В самом деле, ведь именно здесь, в Сикстинской капелле, Микель-Анжело впервые с такою небывалою смелостью обнажил плоть от тысячелетнего христианского покрова, впервые снова, после древних, заглянул в бездну плоти, в эту «пучину» и «непостижимость», как выражается Л. Толстой. И в лицах голых, пляшущих, точно опьяненных, отроков – стихийных демонов, вокруг средних ветхозаветных картин Сикстинской часовни, и в лице Моисея в San-Pietro in Vincoli,[13] в этом страшном нечеловеческом лице, с чудовищными рогами, вместо лучей, в котором есть нечто, напоминающее сатиров – козлиное, – впервые снова пробуждается незапамятно-древняя, вечно юная арийская дума о соединении божеского и зверского, «о Божьей твари», о Боге-Звере.
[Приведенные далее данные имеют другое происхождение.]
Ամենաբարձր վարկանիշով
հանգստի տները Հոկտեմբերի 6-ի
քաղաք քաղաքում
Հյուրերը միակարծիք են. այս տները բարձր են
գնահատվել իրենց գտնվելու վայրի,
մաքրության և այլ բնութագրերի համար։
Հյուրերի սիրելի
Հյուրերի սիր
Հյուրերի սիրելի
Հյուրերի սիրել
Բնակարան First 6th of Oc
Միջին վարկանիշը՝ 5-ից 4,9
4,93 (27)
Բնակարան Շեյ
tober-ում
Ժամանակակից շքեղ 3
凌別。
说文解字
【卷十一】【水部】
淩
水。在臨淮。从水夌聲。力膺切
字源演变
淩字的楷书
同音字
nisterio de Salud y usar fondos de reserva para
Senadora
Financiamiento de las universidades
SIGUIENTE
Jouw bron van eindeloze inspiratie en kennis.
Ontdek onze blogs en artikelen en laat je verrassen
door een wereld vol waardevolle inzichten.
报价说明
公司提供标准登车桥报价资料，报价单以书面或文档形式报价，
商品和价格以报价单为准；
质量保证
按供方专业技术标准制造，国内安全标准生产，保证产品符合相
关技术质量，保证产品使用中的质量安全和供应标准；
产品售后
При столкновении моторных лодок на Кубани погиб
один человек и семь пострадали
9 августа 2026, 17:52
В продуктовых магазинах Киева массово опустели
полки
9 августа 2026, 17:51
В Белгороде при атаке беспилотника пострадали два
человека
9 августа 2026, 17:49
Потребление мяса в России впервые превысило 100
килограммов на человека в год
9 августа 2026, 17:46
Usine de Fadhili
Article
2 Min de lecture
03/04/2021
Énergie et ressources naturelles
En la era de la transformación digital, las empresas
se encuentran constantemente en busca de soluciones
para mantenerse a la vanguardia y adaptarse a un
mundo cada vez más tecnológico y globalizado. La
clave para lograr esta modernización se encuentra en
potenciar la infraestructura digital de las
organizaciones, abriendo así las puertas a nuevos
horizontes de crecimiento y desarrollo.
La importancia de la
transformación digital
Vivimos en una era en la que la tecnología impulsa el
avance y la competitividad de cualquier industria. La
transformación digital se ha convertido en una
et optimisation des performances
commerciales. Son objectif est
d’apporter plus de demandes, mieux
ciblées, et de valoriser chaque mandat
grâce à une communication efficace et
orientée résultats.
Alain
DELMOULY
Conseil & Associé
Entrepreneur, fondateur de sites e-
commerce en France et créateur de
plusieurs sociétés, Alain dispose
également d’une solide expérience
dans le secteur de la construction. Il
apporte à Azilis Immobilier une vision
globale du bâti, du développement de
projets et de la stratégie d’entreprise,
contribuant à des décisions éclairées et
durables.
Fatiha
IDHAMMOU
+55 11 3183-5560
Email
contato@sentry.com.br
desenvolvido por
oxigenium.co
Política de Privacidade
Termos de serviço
Эти полубоги, полузвери, в которых естественное доведено до сверхъестественного, эти существа с исполинскими мышцами и мускулами, у которых «видно только лицо и тело, а души иногда как будто вовсе не видно» – слишком плотские, плотяные, кровяные, мясистые, словно задушенные плотью и кровью, обремененные грозовым оргийным избытком животной жизни, как «Ночь» и «Утро» Медической гробницы, «Кумская Сибилла», «Скифские пленники» – словно хотят и не могут проснуться от бреда, с неимоверным и все-таки тщетным усилием стремятся к мысли, к сознанию, к одухотворению, к освобождению от плоти, от камня, от вещества, которым связаны. – Нет ничего менее христианского и более желающего быть христианским.

Как в бездну плоти – Микель-Анжело, так заглянул Леонардо в противоположную и равную бездну духа. Он как будто вышел из того, к чему только шел Микель-Анжело.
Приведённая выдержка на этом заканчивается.